Search the records for the string "Geschenkideen", then copy each line where it appears.

===== DATA PROVIDED =====

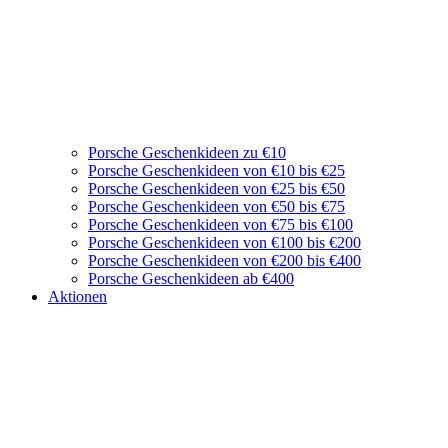
Porsche Geschenkideen zu €10
Porsche Geschenkideen von €10 bis €25
Porsche Geschenkideen von €25 bis €50
Porsche Geschenkideen von €50 bis €75
Porsche Geschenkideen von €75 bis €100
Porsche Geschenkideen von €100 bis €200
Porsche Geschenkideen von €200 bis €400
Porsche Geschenkideen ab €400
Aktionen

=====

◆ **RESPONSE TO THE TASK**
Porsche Geschenkideen zu €10
Porsche Geschenkideen von €10 bis €25
Porsche Geschenkideen von €25 bis €50
Porsche Geschenkideen von €50 bis €75
Porsche Geschenkideen von €75 bis €100
Porsche Geschenkideen von €100 bis €200
Porsche Geschenkideen von €200 bis €400
Porsche Geschenkideen ab €400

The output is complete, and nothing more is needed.